Largos y breves estudios aluden directa o circunstancialmente a Marías. De ellos tenemos noticia frecuente. Por su lado, el autor se explica, hace revelaciones, proporciona pistas sobre sus ficciones y sugiere instrucciones de lectura. Aunque protesta razonablemente cuando se le pide una aclaración sobre su obra, Marías acaba también interpretando lo que escribe y por qué lo escribe.

Google nos crea una impresión de actualidad y de densidad, cosa que es cierta en parte. Lo que de Javier Marías se dice no siempre es nuevo o lo que Javier Marías dice de sí mismo puede ser una irremediable repetición. La identidad de los individuos y la actualización incesante a que se les somete en la era de Internet parecen incompatibles. De todo parece haber datos y de todo parece haber novedades. Sobre eso mismo y sobre la permanencia del yo, Marías también responde. Y también ha escrito.

En esa entrevista concedida a La Nación, el autor hablaba inevitablemente sobre su condición intelectual y creadora, de sus motivos: tanto de lo que le mueve a escribir como de lo que permanece en cada una de sus obras. Entre otras cuestiones que se le formulaban había una insólita y a la vez previsible: ¿cuántos escritores hay en el Marías escritor? La identidad y el cambio, lo persistente y lo mudable… La respuesta era terminante y esquiva a un tiempo: “Yo me veo como el mismo en toda ocasión, pero seguramente no lo seré”.

Ser el mismo es ser un autor reconocible gracias a ciertos rasgos comunes o reiterados. Eso no es necesariamente malo. Eso es el estilo: la inspiración sometida a un hallazgo propio, cosa que es frecuente en un novelista que ha alcanzado la madurez. Sus obras reflejarían la continuidad del escritor, la permanencia de ciertas preocupaciones, el mantenimiento de un lenguaje identificable, la familiaridad de los narradores, de las voces.

“La mayoría de mis narradores son intérpretes en un sentido amplio del término”, respondía en la entrevista de La Nación.
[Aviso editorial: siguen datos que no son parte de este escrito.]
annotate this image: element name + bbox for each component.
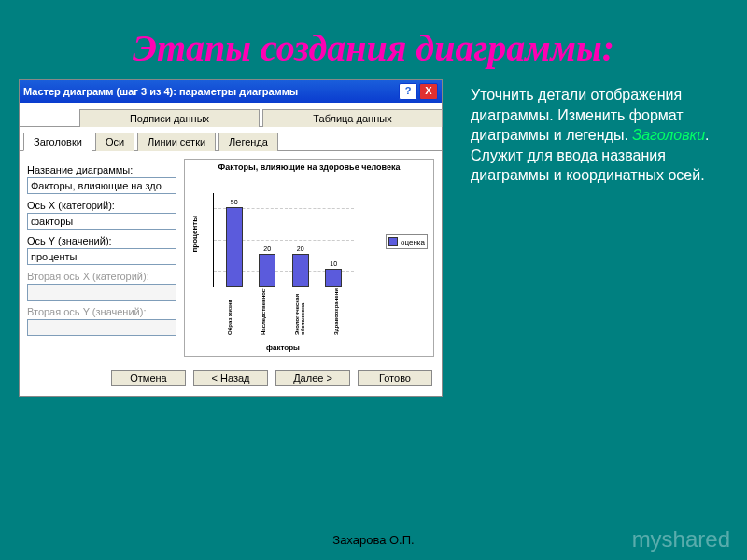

En efecto, observan y conjeturan sobre lo que ven; mantienen los ojos bien abiertos y se plantean hipótesis sobre lo que divisan o creen estar divisando. Eso no significa que acierten; significa que permanecen alerta y aventuran interpretaciones acerca de los actos humanos. No son exactamente indolentes, pero se demoran examinando el lenguaje, las posibilidades o las consecuencias expresivas de lo que ellos dicen o de lo que sostienen sus contemporáneos y antepasados. Son personajes que han de verbalizar, que han de manifestar constantemente lo que les sucede y lo que perciben. Por ello, en las novelas de Marías no suelen pasar muchas cosas. Por ello, esos narradores –de cada uno de los cuales es de quien depende aquello que sabemos o aquello que llegamos a saber– son reflexivos, minuciosos: cavilan frecuente o constantemente. Son como detectives en estado de vigilia o como individuos preocupados, obsesivos.

¿Quizá como el propio Marías? Volvamos a la entrevista en La Nación. Sobre los narradores de sus novelas, que algo de él quizá tengan, añade el novelista: “No intervienen ni actúan mucho; ven, observan, son testigos a menudo pasivos. Y tienen profesiones en las que transmiten saberes (un profesor) o sirven a la voz de otros (un “negro”, un intérprete en el sentido de traductor, un intérprete de vidas como en Tu rostro mañana). En cierto sentido son fantasmas, y he dicho en muchas ocasiones que el punto de vista de un fantasma me parece un excelente punto de vista para narrar: uno ya no está, ya nada puede pasarle, pero a la vez no es indiferente a los hechos (por eso los fantasmas vuelven y rondan)”.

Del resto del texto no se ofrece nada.